Bancassurance fee expanded significantly in the parent bank (+29.8% yoy), but the consolidated momentum was much lower (+5.0% yoy only) due to a 2% yoy fall in FE Credit, which can be attributed to lower consumer loan disbursement by 13% yoy in Q1.  

Considering these trends, we revise down the 2020e fee income growth forecast to 21.0% yoy, but maintain the view that the bank’s long-term outlook is still strong given its current diverse fee structures among proactive digitalisation exercises. 

Operating cost to improve further 

Q1 operating expenses were controlled, only increasing by 10.3% yoy, mainly attributed to a 21.5% yoy climb in staff cost. While TOI climbed by 24.4% yoy, CIR improved to 33.1% from 34.0% in 2019 (and 37.4% in Q1 19). Higher efficiency was found at both the parent bank (CIR -7.8ppts yoy) and FE Credit (CIR -2.3ppts yoy). VPB has set a vision to become the most consumer-friendly bank through technology by 2022, with leaner processes and cost optimisation via digital transformation. We expect the bank’s operating efficiency to benefit from customer behaviours transitioning towards online channels during the coronavirus outbreak. As such, CIR is likely to improve further. We forecast a 70bps improvement in 2020e CIR versus 2019’s 33.3%. 

Asset quality to be monitored closely  

Asset quality in Q1 20 seems yet to be impacted much by the coronavirus outbreak. After the write-off of 1.38% gross loans in Q1, consolidated NPL ratio (Circular 02) was down to 2.6% (-36 bps YTD and -59bps yoy). This is predominantly owing to the improvement in FE Credit’s NPL ratio (down from 6.0% by end-2019 to 4.4%, in light of the SBV’s loan tolerance guidance, more prudent lending approach and increase in write-offs). Consolidated provision costs increased moderately by 15.8% yoy to reach VND3.7tn (excluding VAMC provision cost, actual growth is 26.0% yoy). LLR (added back write-offs) improved to 67.1% from 63.3%. As such, during Q1 20, VPB accumulated some more room to handle probable asset quality deterioration in the upcoming quarters. 
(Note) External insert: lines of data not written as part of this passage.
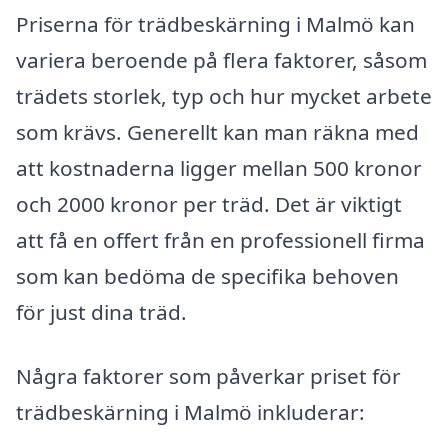
Priserna för trädbeskärning i Malmö kan
variera beroende på flera faktorer, såsom
trädets storlek, typ och hur mycket arbete
som krävs. Generellt kan man räkna med
att kostnaderna ligger mellan 500 kronor
och 2000 kronor per träd. Det är viktigt
att få en offert från en professionell firma
som kan bedöma de specifika behoven
för just dina träd.
Några faktorer som påverkar priset för
trädbeskärning i Malmö inkluderar: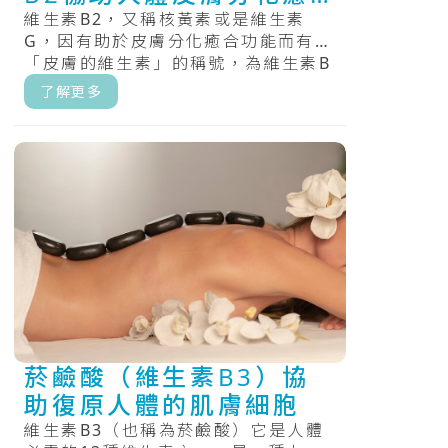
合
維生素B2，又稱核黃素或是維生素
G，因有助於皮膚分化癒合功能而有
「皮膚的維生素」的稱號，為維生素B
群中的一員。維生素B2屬於一種水溶
了解更多
性維.....
菸鹼酸（維生素B3）協
助復原人體的肌膚細胞
維生素B3（也稱為菸鹼酸）它是人體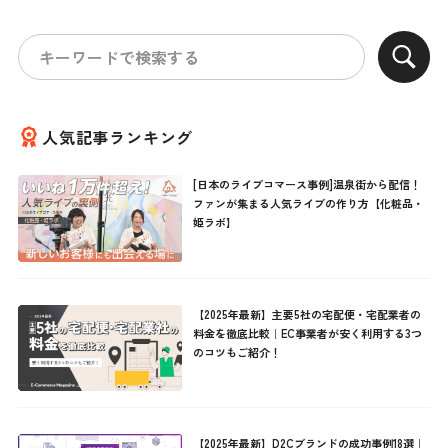
人気記事ランキング
[日本のライブコマース事例]温泉街から配信！
ファンが集まる人気ライブの作り方【化粧品・
姫ラボ】
【2025年最新】主要5社の宅配便・宅配業者の
料金を徹底比較｜EC事業者が安く利用する3つ
のコツもご紹介！
【2025年最新】D2Cブランドの成功事例18選｜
However, in the current unfavourable economic condition, it should be noted that a significant portion of unsecured lending is still under a higher risk of more severe Covid-19 impacts than the other more conservative banks. Since Q2 when the impact on asset quality is likely to become more distant, we expect the bank to escalate its provision booking to thicken provision buffers. We forecast a 2020e consolidated provision expenses of 15tn (+10.2% yoy or +18.8% yoy if excluding VAMC provision) to maintain the same NPL ratios as at end-2019 for both the parent bank and FE Credit.